Russian Siberia conjures images of complete isolation and devastatingly unforgiving winters, making it an unusual place for a nationalist awakening. The region spans 13 million square kilometers—constituting 77% of Russia’s total land-mass—but has a population of only 40 million, making it one of the most sparsely populated areas on Earth.

Siberia was first invaded by Russia in the 16th and 17th centuries, after the Siberian Khanate, which was a significant part of the Mongol Empire, transformed from a centralized political entity into loose vassal-states incapable of successfully mobilizing against the Europeans. In the centuries that followed, Siberian peasants rejected the feudalism that came to define the rest of Russia, largely because of their colonial history. Nineteenth century Russian anarchist Peter Kropotkin noted that “Siberians had a strong feeling of superiority over Russian peasants,” who accepted feudalism’s strictures.

Over the centuries, Siberias’ inhabitants, including its ethnic Russian population, developed a very distinctive identity—a sort of swash-buckling frontier spirit akin to the American pioneers. But, a sense of nationalism really began to grow in the region after the publication of Siberia as a Colony by the great Russian explorer Nikolai Yadrintsev. In his book, Yadrintsev argued that the Russian tsar was exploiting Siberia’s abundant natural resources through an unfair trade and revenue system. As one example, until 1913, a strict tariff plan was in place to reduce competition between grain producers in European and Siberian Russia. In order to make European Russian grain more attractive, the price for Siberian grain was set 30% higher, both in the Russian empire and international markets.

These tensions between Moscow and Siberia are still evident today. In 2012, for example, the Siberian region of Tomsk delivered 130 billion rubles in tax revenue to Moscow, but received just 10.3 billion rubles in investment from the Russian government. In order to satisfy its fiscal needs, the region was forced to take on loans from commercial banks. Since 2004, Vladimir Putin’s centralizing reforms have also given the Russian government more control over selecting regional governors, transforming these officials into “mouthpieces of federal policy” and inflaming hostility toward Moscow.

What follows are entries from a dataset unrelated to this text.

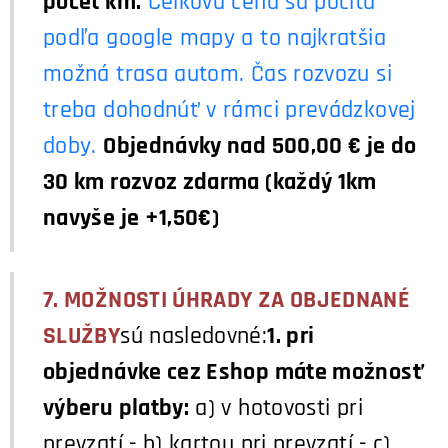
počet km.
Celková cena sa počíta
podľa google mapy a to najkratšia
možná trasa autom. Čas rozvozu si
treba dohodnúť v rámci prevádzkovej
doby.
Objednávky nad 500,00 € je do
30 km rozvoz zdarma (každý 1km
navyše je +1,50€)
7. MOŽNOSTI ÚHRADY ZA OBJEDNANÉ
SLUŽBY
sú nasledovné
:
1. pri
objednávke cez Eshop máte možnosť
výberu platby:
a) v hotovosti pri
prevzatí - b) kartou pri prevzatí - c)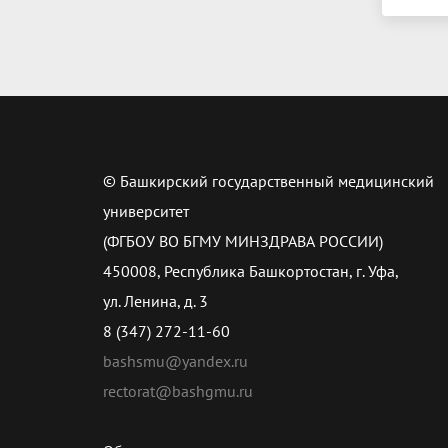
© Башкирский государственный медицинский
университет
(ФГБОУ ВО БГМУ МИНЗДРАВА РОССИИ)
450008, Республика Башкортостан, г. Уфа,
ул. Ленина, д. 3
8 (347) 272-11-60
bashsmu@yandex.ru
rectorat@bashgmu.ru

Interestingly, as the Siberian national movement has grown, it has become particularly strong among the region’s ethnic Russian population, with indigenous groups more rooted and connected to local towns and villages. For example, in a survey taken in Buryatia (one of the largest autonomous republics in Siberia), only 42 indigenous Buryats out of a total population of 286,839 were willing to identify themselves as Siberian.

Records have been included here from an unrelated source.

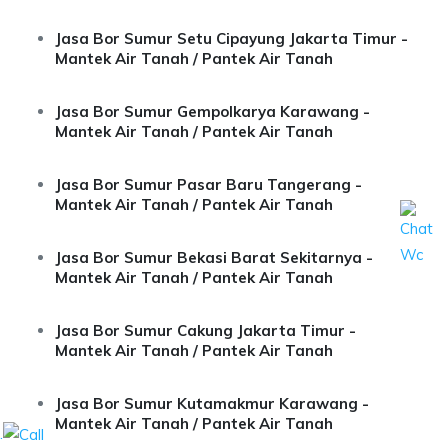
Jasa Bor Sumur Setu Cipayung Jakarta Timur -
Mantek Air Tanah / Pantek Air Tanah
Jasa Bor Sumur Gempolkarya Karawang -
Mantek Air Tanah / Pantek Air Tanah
Jasa Bor Sumur Pasar Baru Tangerang -
Mantek Air Tanah / Pantek Air Tanah
Jasa Bor Sumur Bekasi Barat Sekitarnya -
Mantek Air Tanah / Pantek Air Tanah
Jasa Bor Sumur Cakung Jakarta Timur -
Mantek Air Tanah / Pantek Air Tanah
Jasa Bor Sumur Kutamakmur Karawang -
Mantek Air Tanah / Pantek Air Tanah
.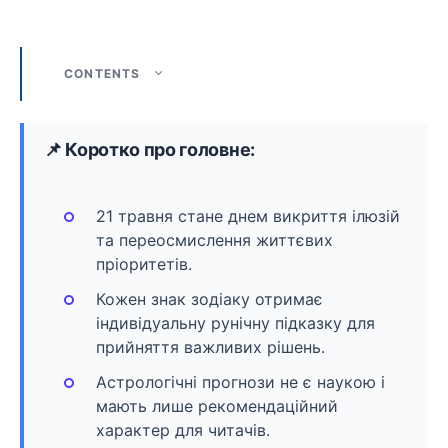
CONTENTS
📌 Коротко про головне:
21 травня стане днем викриття ілюзій
та переосмислення життєвих
пріоритетів.
Кожен знак зодіаку отримає
індивідуальну рунічну підказку для
прийняття важливих рішень.
Астрологічні прогнози не є наукою і
мають лише рекомендаційний
характер для читачів.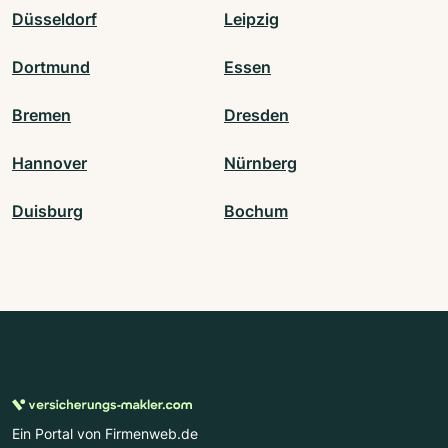
Düsseldorf
Leipzig
Dortmund
Essen
Bremen
Dresden
Hannover
Nürnberg
Duisburg
Bochum
Ein Portal von Firmenweb.de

The national movement is especially potent in larger Siberian cities with intellectual centers—like Novosibirsk, Tomsk, Omsk, and Irkutsk. In Novosibirsk, a major rally under the slogan “Stop Feeding Moscow!” was held in Oct. 2011, demanding a change in tax allocation mechanisms, so that regions like Siberia can claim larger shares of hydrocarbon revenues. The movement was unsuccessful, but with 90% of Russian natural gas and over 70% of oil produced in Siberia, the event seriously ruffled Moscow’s feathers.

In Aug. 2014, central authorities banned a proposed “March for the Federalization of Siberia,” also in Novosibirsk, with several organizers arrested and a widespread media blackout imposed on the region. Putin justified the crackdown by playing up common fears among Russian nationalists about outside powers annexing Siberia and shattering the Russian state. As The New York Times quoted the Russian president as saying, “We have heard that it is unfair that the whole of Siberia, with its immense resources, belongs to Russia. So it is fair to snatch Texas from Mexico, but it is unfair that we are working on our own land?”

Talk of political conspiracies about outside enemies and fifth columns will only go so far, however. If the status quo continues—and Siberians continue to feel exploited by the central governmen—the Russian Federation may be faced with a serious political crisis.